Babu files a case against Uma for not holding the promise made to him of sharing a life for a good 50 years. The case soon gathers momentum and has the public discussing it everywhere. As the case progresses, several sacrifices made by Babu for the sake of Uma come to light through revelations made by people known to him and by his close friends. Uma has a change of heart and, on the final day of the hearing, decides to reunite with Babu.

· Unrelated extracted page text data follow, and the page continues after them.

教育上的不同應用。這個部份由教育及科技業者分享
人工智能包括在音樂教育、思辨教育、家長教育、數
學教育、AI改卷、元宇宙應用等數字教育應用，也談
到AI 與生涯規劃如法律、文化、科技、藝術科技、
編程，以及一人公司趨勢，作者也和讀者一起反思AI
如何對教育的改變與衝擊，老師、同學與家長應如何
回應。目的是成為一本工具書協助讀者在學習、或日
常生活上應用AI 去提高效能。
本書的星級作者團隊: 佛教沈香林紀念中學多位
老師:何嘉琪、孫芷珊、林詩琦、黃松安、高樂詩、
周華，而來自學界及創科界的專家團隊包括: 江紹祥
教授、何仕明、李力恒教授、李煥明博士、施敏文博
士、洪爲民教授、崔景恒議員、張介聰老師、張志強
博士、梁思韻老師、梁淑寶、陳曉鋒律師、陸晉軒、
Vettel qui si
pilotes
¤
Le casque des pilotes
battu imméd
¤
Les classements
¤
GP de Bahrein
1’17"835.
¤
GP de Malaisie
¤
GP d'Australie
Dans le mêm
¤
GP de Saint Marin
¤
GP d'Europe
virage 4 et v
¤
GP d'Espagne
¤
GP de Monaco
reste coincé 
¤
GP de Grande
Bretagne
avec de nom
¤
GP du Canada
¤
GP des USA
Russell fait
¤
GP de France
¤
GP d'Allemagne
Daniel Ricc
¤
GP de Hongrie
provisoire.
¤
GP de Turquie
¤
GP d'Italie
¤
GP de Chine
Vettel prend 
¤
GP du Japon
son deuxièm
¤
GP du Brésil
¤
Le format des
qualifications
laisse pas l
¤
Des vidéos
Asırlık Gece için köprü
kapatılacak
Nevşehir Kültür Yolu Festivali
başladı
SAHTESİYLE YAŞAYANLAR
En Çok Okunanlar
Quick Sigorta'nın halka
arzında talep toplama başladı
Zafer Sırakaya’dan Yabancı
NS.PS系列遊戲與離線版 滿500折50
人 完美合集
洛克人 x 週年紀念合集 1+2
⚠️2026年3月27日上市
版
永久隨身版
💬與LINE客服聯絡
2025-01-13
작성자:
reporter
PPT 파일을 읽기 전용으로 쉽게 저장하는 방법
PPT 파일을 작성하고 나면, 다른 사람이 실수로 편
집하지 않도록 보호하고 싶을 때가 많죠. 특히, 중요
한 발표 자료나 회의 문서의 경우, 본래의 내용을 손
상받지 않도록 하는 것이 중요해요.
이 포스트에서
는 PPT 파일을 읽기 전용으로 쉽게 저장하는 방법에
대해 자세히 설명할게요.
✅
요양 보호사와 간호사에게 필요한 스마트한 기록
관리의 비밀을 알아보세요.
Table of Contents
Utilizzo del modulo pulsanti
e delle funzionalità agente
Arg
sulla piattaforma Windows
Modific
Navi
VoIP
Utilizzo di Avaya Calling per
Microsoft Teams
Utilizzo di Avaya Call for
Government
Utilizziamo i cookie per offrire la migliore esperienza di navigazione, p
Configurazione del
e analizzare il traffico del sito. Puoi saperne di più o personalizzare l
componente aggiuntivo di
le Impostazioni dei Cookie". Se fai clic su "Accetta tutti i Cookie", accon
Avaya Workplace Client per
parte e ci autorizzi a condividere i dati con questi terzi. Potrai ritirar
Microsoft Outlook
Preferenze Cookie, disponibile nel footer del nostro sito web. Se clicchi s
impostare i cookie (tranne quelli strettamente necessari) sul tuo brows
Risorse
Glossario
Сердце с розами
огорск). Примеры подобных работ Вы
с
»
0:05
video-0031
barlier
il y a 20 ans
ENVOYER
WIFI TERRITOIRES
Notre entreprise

When Uma offers an apology letter with a rose to Babu, he refuses to accept her, saying that the case was filed not to win her back, but as a warning to prevent others from suffering like him. He justifies by saying that yesterday she hated him because of his status, but today she loves him, and tomorrow she may again find him unattractive. Babu also says that as he cannot speak English, she left him. While leaving the court complex, much to the surprise of the visibly embarrassed Uma, he utters his last word to her in what little English he knows, "Goodbye".

== Production ==
In October 2002, Dhanush signed a film titled Ennai Mattum Kadhal Pannu soon after the success of his debut film Thulluvadho Ilamai. The venture, which is the directorial debut of Boopathy Pandian, was also set to star Dhanush's Thulluvadho Ilamai co-star Sherin. The film was later retitled Kadhalna Summava and then finally as Devathaiyai Kanden. Sridevi Vijaykumar replaced Sherin. Despite being announced in 2002, the film faced delays because the production company Roja Combines postponed the shooting schedules. Amidst this, Dhanush prioritised other films including Kaadhal Kondein, Thiruda Thirudi (both in 2003), Pudhukottaiyilirundhu Saravanan, Sullan and Dreams (all in 2004). He also worked on a number of dropped films during the period including K. S. Ravikumar's Odipolaama, Selvaraghavan's Doctors, and Sibi Chakravarthy's Raghava. This was Sridevi's last film release in Tamil. While filming a scene where his character eats 15 green chilies, Dhanush really ate that many green chilies to exhibit a realistic look and expressions.

== Soundtrack ==

The soundtrack was composed by Deva.

Track listing
| No. | Title | Lyrics | Singer(s) | Length |
|---|---|---|---|---|
| 1. | "Azhage Brammanidam" | Pa. Vijay | Harish Raghavendra, Ganga Sitharasu | 4:30 |
| 2. | "Ore Oru Thopula" | Velam C. Manohar | Sabesh, Srilekha Parthasarathy | 5:30 |
| 3. | "Maama Paiya" | Na. Muthukumar | Ranjith | 4:45 |
| 4. | "Thundai Kaanom" | Thiraivannan | Dhanush, Anuradha Sriram | 4:58 |
| 5. | "Velakku Onnu" | Pa. Vijay | Yugendran, Grace Karunas | 4:05 |
| Total length: |  |  |  | 23:48 |

== Release and reception ==
Devathaiyai Kanden was released on 14 January 2005, during Pongal. Malini Mannath of Chennai Online wrote "It is Bhoopathypandian's first directorial venture and he can be appreciated for trying out something out of the routine here. If only he had polished up the earlier scenes too!". Visual Dasan of Kalki praised Pandian's direction, the performances of Dhanush and Sridevi. Malathi Rangarajan of The Hindu wrote, "Coherence is a casualty in [Devathaiyai Kanden] and so is tautness. The first half just languishes in light-hearted happenings that are anything but funny. It is in the last hour that the story gains some momentum". Sify wrote, "Bhoopthy Pandian, the debutant director has no clue about what he was trying to convey to the audience. All the characters are etched out in poor light and less said about the lead pair, the better! For a change, Deva’s lifted music is a blessing. The story, script, presentation is amateurish and the direction is incredibly lifeless and uninvolving".